TO DO: Whenever a line of the listing contains the string "read", return that line.

* * * * * * *

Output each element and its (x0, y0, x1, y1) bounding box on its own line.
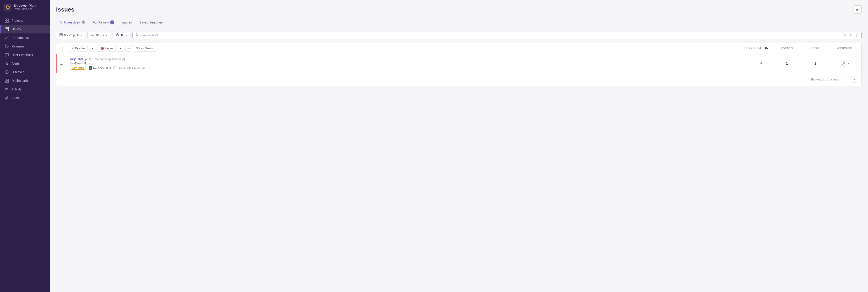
assignee-header: ASSIGNEE (833, 47, 856, 50)
discover-icon (5, 70, 9, 74)
play-icon: ▶ (857, 8, 859, 11)
ignore-button[interactable]: 🔇 Ignore (98, 45, 116, 52)
pagination-info: Showing 1 of 1 issues (810, 78, 839, 81)
mute-icon: 🔇 (101, 47, 104, 50)
table-header: ✓ Resolve ▾ 🔇 Ignore ▾ ··· ⇅ Last Seen ▾ (56, 43, 862, 54)
sidebar-item-issues[interactable]: Issues (0, 25, 50, 33)
search-more-button[interactable]: ⋮ (855, 33, 859, 37)
ignore-dropdown[interactable]: ▾ (89, 45, 96, 52)
resolve-button[interactable]: ✓ Resolve (69, 45, 88, 52)
time-filter-chevron: ▾ (126, 34, 127, 36)
graph-label: GRAPH: (745, 47, 756, 50)
graph-1h-button[interactable]: 1h (765, 47, 768, 50)
org-logo (4, 4, 11, 11)
org-info: Empower Plant Evan Purkhiser (13, 4, 36, 11)
dashboards-icon (5, 79, 9, 83)
stats-icon (5, 96, 9, 100)
search-actions: ✕ ⋮ (844, 33, 859, 37)
svg-rect-17 (5, 82, 6, 83)
time-filter[interactable]: 1H ▾ (113, 31, 130, 39)
issue-checkbox[interactable] (60, 62, 63, 65)
assignee-avatar[interactable] (841, 60, 847, 67)
svg-rect-28 (91, 34, 94, 36)
releases-icon (5, 44, 9, 48)
new-issue-badge[interactable]: New Issue (70, 66, 86, 70)
issue-assignee: ▾ (833, 60, 856, 67)
tab-ignored[interactable]: Ignored (118, 18, 135, 27)
resolve-label: Resolve (75, 47, 85, 50)
org-switcher[interactable]: Empower Plant Evan Purkhiser (0, 0, 50, 14)
svg-rect-15 (7, 79, 8, 80)
svg-rect-21 (5, 98, 6, 99)
issues-table: ✓ Resolve ▾ 🔇 Ignore ▾ ··· ⇅ Last Seen ▾ (56, 43, 862, 86)
table-header-right: GRAPH: 24h 1h EVENTS USERS ASSIGNEE (745, 47, 858, 50)
search-clear-button[interactable]: ✕ (844, 33, 847, 37)
ignore-more-dropdown[interactable]: ▾ (117, 45, 124, 52)
tab-all-unresolved-badge: 1 (81, 20, 86, 24)
alerts-icon (5, 62, 9, 66)
sidebar-item-discover-label: Discover (11, 70, 24, 74)
env-filter[interactable]: All Env ▾ (88, 31, 110, 39)
feedback-icon (5, 53, 9, 57)
select-all-checkbox[interactable] (60, 47, 63, 50)
svg-point-36 (761, 62, 762, 64)
sidebar-item-stats-label: Stats (11, 96, 19, 100)
org-name: Empower Plant (13, 4, 36, 7)
sidebar-item-alerts[interactable]: Alerts (0, 59, 50, 68)
project-name: DJANGO-46-2 (93, 66, 111, 69)
svg-point-13 (6, 72, 7, 72)
pagination-prev-button[interactable]: ‹ (842, 76, 848, 83)
sidebar: Empower Plant Evan Purkhiser Projects Is… (0, 0, 50, 292)
issues-icon (5, 27, 9, 31)
issue-users-count: 1 (806, 62, 825, 66)
tab-all-unresolved[interactable]: All Unresolved 1 (56, 18, 89, 27)
sort-button[interactable]: ⇅ Last Seen ▾ (133, 45, 156, 52)
graph-24h-button[interactable]: 24h (758, 47, 763, 50)
org-user: Evan Purkhiser (13, 7, 36, 11)
sidebar-item-activity[interactable]: Activity (0, 85, 50, 94)
pagination-next-button[interactable]: › (851, 76, 858, 83)
env-filter-label: All Env (95, 33, 104, 37)
search-pin-button[interactable] (849, 33, 853, 37)
tab-for-review-badge: 1 (110, 20, 114, 24)
sidebar-item-issues-label: Issues (11, 27, 21, 31)
table-row: KeyError poll(../../sentry/scripts/views… (56, 54, 862, 73)
page-header: Issues ▶ (56, 5, 862, 13)
sidebar-item-releases[interactable]: Releases (0, 42, 50, 51)
svg-point-10 (8, 37, 9, 37)
tab-for-review[interactable]: For Review 1 (89, 18, 118, 27)
events-header: EVENTS (777, 47, 797, 50)
svg-rect-22 (6, 97, 7, 99)
issue-error-type[interactable]: KeyError (70, 57, 84, 61)
projects-filter[interactable]: My Projects ▾ (56, 31, 85, 39)
search-input[interactable] (141, 33, 842, 37)
assignee-chevron-icon[interactable]: ▾ (848, 62, 849, 65)
more-actions-button[interactable]: ··· (125, 45, 132, 52)
play-button[interactable]: ▶ (854, 5, 862, 13)
env-filter-icon (91, 33, 94, 37)
sidebar-item-feedback-label: User Feedback (11, 53, 33, 57)
svg-rect-5 (7, 21, 8, 22)
svg-rect-4 (5, 21, 6, 22)
sidebar-item-user-feedback[interactable]: User Feedback (0, 51, 50, 59)
sidebar-item-performance[interactable]: Performance (0, 33, 50, 42)
tab-saved-searches-label: Saved Searches (140, 21, 163, 24)
sidebar-item-discover[interactable]: Discover (0, 68, 50, 76)
tab-saved-searches[interactable]: Saved Searches ▾ (136, 18, 168, 27)
projects-filter-chevron: ▾ (81, 34, 82, 36)
sidebar-item-dashboards[interactable]: Dashboards (0, 76, 50, 85)
tab-ignored-label: Ignored (121, 21, 132, 24)
time-filter-icon (116, 33, 119, 37)
projects-filter-label: My Projects (64, 33, 79, 37)
sidebar-item-alerts-label: Alerts (11, 62, 20, 65)
issue-info: KeyError poll(../../sentry/scripts/views… (69, 57, 720, 70)
mini-graph (720, 60, 768, 66)
search-icon (135, 33, 138, 37)
users-header: USERS (806, 47, 825, 50)
sidebar-nav: Projects Issues Performance Releases (0, 14, 50, 292)
content-area: Issues ▶ All Unresolved 1 For Review 1 I… (50, 0, 868, 292)
filters-bar: My Projects ▾ All Env ▾ 1H ▾ (56, 31, 862, 39)
sidebar-item-projects[interactable]: Projects (0, 16, 50, 25)
svg-rect-14 (5, 79, 6, 81)
sidebar-item-stats[interactable]: Stats (0, 94, 50, 102)
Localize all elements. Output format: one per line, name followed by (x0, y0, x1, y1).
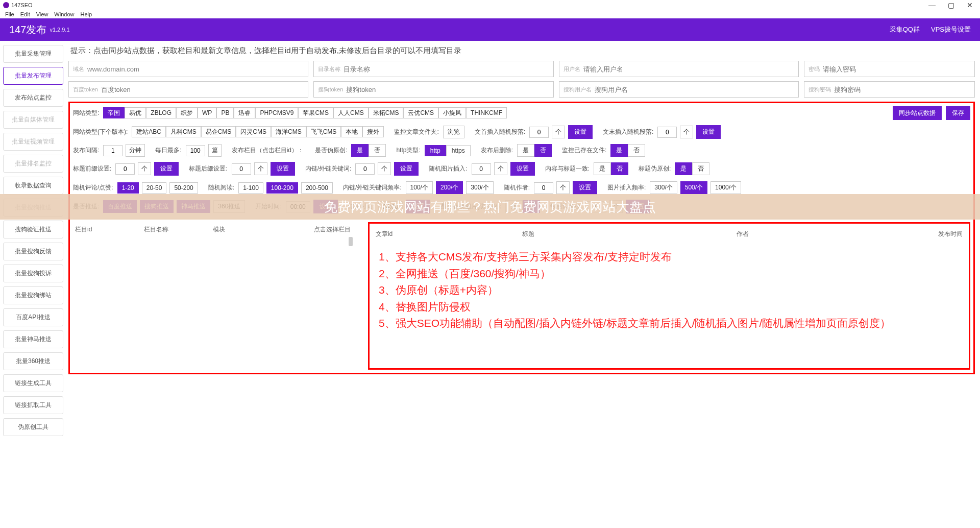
user-input[interactable] (583, 65, 794, 73)
site-type-tag[interactable]: WP (198, 107, 216, 118)
pseudo-toggle[interactable]: 是否 (351, 144, 386, 157)
linkkw-input[interactable] (355, 163, 375, 175)
dir-input[interactable] (344, 65, 549, 73)
sidebar-item-17[interactable]: 伪原创工具 (3, 418, 63, 436)
sidebar-item-16[interactable]: 链接抓取工具 (3, 396, 63, 414)
imgfreq-opt[interactable]: 1000/个 (710, 181, 741, 194)
tail-rand-input[interactable] (657, 127, 677, 138)
sogou-pass-group[interactable]: 搜狗密码 (804, 81, 975, 98)
daily-input[interactable] (186, 145, 205, 156)
maximize-button[interactable]: ▢ (948, 1, 954, 9)
del-after-toggle[interactable]: 是否 (517, 144, 552, 157)
author-input[interactable] (534, 182, 553, 194)
suffix-input[interactable] (232, 163, 251, 175)
site-type-tag[interactable]: 织梦 (176, 107, 198, 118)
user-input-group[interactable]: 用户名 (559, 61, 799, 77)
randimg-input[interactable] (472, 163, 491, 175)
site-type-tag[interactable]: 帝国 (103, 107, 125, 118)
site-type-tag[interactable]: 易优 (125, 107, 146, 118)
site-type-tag[interactable]: 小旋风 (438, 107, 466, 118)
next-type-tag[interactable]: 搜外 (362, 126, 384, 137)
baidu-token-input[interactable] (101, 86, 304, 93)
pass-input-group[interactable]: 密码 (804, 61, 975, 77)
next-type-tag[interactable]: 飞飞CMS (306, 126, 341, 137)
sogou-token-input[interactable] (346, 86, 549, 93)
domain-input-group[interactable]: 域名 (68, 61, 308, 77)
comment-opt[interactable]: 1-20 (117, 182, 139, 194)
sync-button[interactable]: 同步站点数据 (893, 106, 942, 120)
prefix-input[interactable] (115, 163, 135, 175)
head-rand-input[interactable] (529, 127, 549, 138)
menu-file[interactable]: File (5, 11, 14, 17)
prefix-set[interactable]: 设置 (154, 162, 179, 176)
monitor-exist-toggle[interactable]: 是否 (610, 144, 645, 157)
save-button[interactable]: 保存 (946, 106, 970, 120)
site-type-tag[interactable]: 人人CMS (333, 107, 369, 118)
sogou-user-group[interactable]: 搜狗用户名 (559, 81, 799, 98)
site-type-tag[interactable]: PHPCMSV9 (255, 107, 298, 118)
comment-opt[interactable]: 20-50 (142, 182, 167, 194)
sidebar-item-3[interactable]: 批量自媒体管理 (3, 111, 63, 129)
menu-help[interactable]: Help (80, 11, 92, 17)
imgfreq-opt[interactable]: 500/个 (680, 181, 707, 194)
sidebar-item-8[interactable]: 搜狗验证推送 (3, 221, 63, 238)
sidebar-item-14[interactable]: 批量360推送 (3, 352, 63, 370)
browse-button[interactable]: 浏览 (443, 126, 464, 138)
scrollbar-thumb[interactable] (349, 237, 353, 246)
link-qq-group[interactable]: 采集QQ群 (890, 25, 920, 34)
sidebar-item-15[interactable]: 链接生成工具 (3, 374, 63, 392)
sidebar-item-6[interactable]: 收录数据查询 (3, 177, 63, 195)
sogou-user-input[interactable] (595, 86, 794, 93)
next-type-tag[interactable]: 海洋CMS (271, 126, 306, 137)
next-type-tag[interactable]: 本地 (341, 126, 362, 137)
next-type-tag[interactable]: 闪灵CMS (236, 126, 271, 137)
site-type-tag[interactable]: PB (216, 107, 234, 118)
read-opt[interactable]: 100-200 (266, 182, 298, 194)
menu-view[interactable]: View (36, 11, 48, 17)
comment-opt[interactable]: 50-200 (169, 182, 198, 194)
interval-input[interactable] (103, 145, 122, 156)
sidebar-item-0[interactable]: 批量采集管理 (3, 45, 63, 63)
minimize-button[interactable]: — (928, 1, 936, 9)
read-opt[interactable]: 1-100 (238, 182, 263, 194)
site-type-tag[interactable]: ZBLOG (146, 107, 176, 118)
sidebar-item-9[interactable]: 批量搜狗反馈 (3, 243, 63, 260)
read-opt[interactable]: 200-500 (301, 182, 333, 194)
site-type-tag[interactable]: THINKCMF (466, 107, 507, 118)
randimg-set[interactable]: 设置 (510, 162, 535, 176)
head-rand-set[interactable]: 设置 (568, 125, 593, 139)
sogou-token-group[interactable]: 搜狗token (313, 81, 553, 98)
tail-rand-set[interactable]: 设置 (696, 125, 721, 139)
sidebar-item-11[interactable]: 批量搜狗绑站 (3, 286, 63, 304)
sidebar-item-12[interactable]: 百度API推送 (3, 308, 63, 326)
dir-input-group[interactable]: 目录名称 (313, 61, 553, 77)
linkkw-set[interactable]: 设置 (394, 162, 419, 176)
freq-opt[interactable]: 200/个 (436, 181, 463, 194)
link-vps-dial[interactable]: VPS拨号设置 (931, 25, 971, 34)
next-type-tag[interactable]: 建站ABC (132, 126, 166, 137)
title-pseudo-toggle[interactable]: 是否 (675, 162, 709, 175)
close-button[interactable]: ✕ (967, 1, 973, 9)
imgfreq-opt[interactable]: 300/个 (650, 181, 677, 194)
next-type-tag[interactable]: 凡科CMS (166, 126, 201, 137)
title-same-toggle[interactable]: 是否 (594, 162, 628, 175)
site-type-tag[interactable]: 米拓CMS (369, 107, 404, 118)
menu-edit[interactable]: Edit (20, 11, 30, 17)
suffix-set[interactable]: 设置 (271, 162, 295, 176)
freq-opt[interactable]: 100/个 (406, 181, 433, 194)
domain-input[interactable] (87, 65, 304, 73)
sidebar-item-4[interactable]: 批量短视频管理 (3, 133, 63, 151)
site-type-tag[interactable]: 云优CMS (403, 107, 438, 118)
freq-opt[interactable]: 300/个 (466, 181, 493, 194)
site-type-tag[interactable]: 苹果CMS (298, 107, 333, 118)
next-type-tag[interactable]: 易企CMS (201, 126, 236, 137)
site-type-tag[interactable]: 迅睿 (234, 107, 255, 118)
menu-window[interactable]: Window (54, 11, 74, 17)
baidu-token-group[interactable]: 百度token (68, 81, 308, 98)
sidebar-item-2[interactable]: 发布站点监控 (3, 89, 63, 107)
pass-input[interactable] (823, 65, 970, 73)
sidebar-item-1[interactable]: 批量发布管理 (3, 67, 63, 85)
sogou-pass-input[interactable] (834, 86, 970, 93)
sidebar-item-10[interactable]: 批量搜狗投诉 (3, 265, 63, 282)
http-toggle[interactable]: httphttps (425, 145, 471, 156)
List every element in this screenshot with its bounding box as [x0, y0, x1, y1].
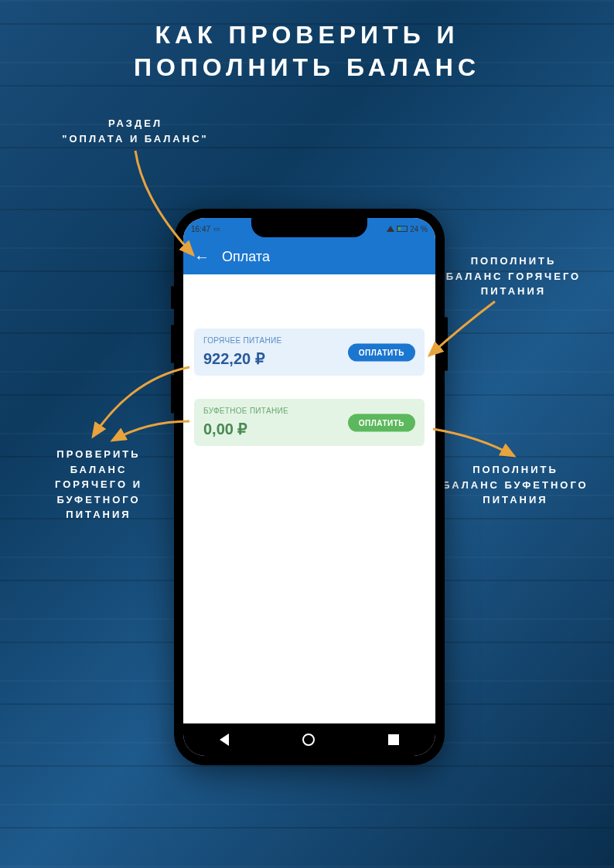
pay-buffet-button[interactable]: ОПЛАТИТЬ: [348, 414, 415, 431]
phone-button: [171, 375, 174, 414]
nav-recent-icon[interactable]: [388, 734, 399, 745]
nav-back-icon[interactable]: [220, 734, 229, 746]
screen-content: ГОРЯЧЕЕ ПИТАНИЕ 922,20 ₽ ОПЛАТИТЬ БУФЕТН…: [183, 274, 435, 446]
page-title: КАК ПРОВЕРИТЬ И ПОПОЛНИТЬ БАЛАНС: [0, 19, 614, 83]
nav-home-icon[interactable]: [302, 734, 315, 746]
callout-topup-hot: ПОПОЛНИТЬ БАЛАНС ГОРЯЧЕГО ПИТАНИЯ: [440, 254, 587, 299]
title-line-2: ПОПОЛНИТЬ БАЛАНС: [0, 52, 614, 84]
signal-icon: [387, 226, 394, 232]
phone-screen: 16:47 ▭ 24 % ← Оплата ГОРЯЧЕЕ ПИТАНИЕ 92…: [183, 218, 435, 756]
phone-button: [171, 325, 174, 363]
hot-meal-card: ГОРЯЧЕЕ ПИТАНИЕ 922,20 ₽ ОПЛАТИТЬ: [194, 328, 425, 376]
status-time: 16:47: [191, 225, 210, 233]
app-bar: ← Оплата: [183, 240, 435, 274]
back-arrow-icon[interactable]: ←: [194, 248, 210, 266]
pay-hot-button[interactable]: ОПЛАТИТЬ: [348, 343, 415, 361]
callout-topup-buffet: ПОПОЛНИТЬ БАЛАНС БУФЕТНОГО ПИТАНИЯ: [436, 462, 595, 508]
battery-icon: [397, 226, 408, 232]
appbar-title: Оплата: [222, 249, 270, 265]
android-navbar: [183, 723, 435, 756]
callout-check-balance: ПРОВЕРИТЬ БАЛАНС ГОРЯЧЕГО И БУФЕТНОГО ПИ…: [35, 447, 162, 523]
buffet-meal-card: БУФЕТНОЕ ПИТАНИЕ 0,00 ₽ ОПЛАТИТЬ: [194, 399, 425, 446]
title-line-1: КАК ПРОВЕРИТЬ И: [0, 19, 614, 52]
callout-section: РАЗДЕЛ "ОПЛАТА И БАЛАНС": [46, 116, 224, 146]
phone-button: [445, 317, 448, 371]
gallery-icon: ▭: [213, 225, 220, 233]
battery-pct: 24 %: [410, 225, 428, 233]
phone-frame: 16:47 ▭ 24 % ← Оплата ГОРЯЧЕЕ ПИТАНИЕ 92…: [174, 209, 445, 765]
phone-notch: [251, 218, 367, 237]
phone-button: [171, 286, 174, 309]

* * * * * * *

TASK RESPONSE:
read-opt[interactable]: 100-200 (266, 182, 298, 194)
read-opt[interactable]: 1-100 (238, 182, 263, 194)
read-opt[interactable]: 200-500 (301, 182, 333, 194)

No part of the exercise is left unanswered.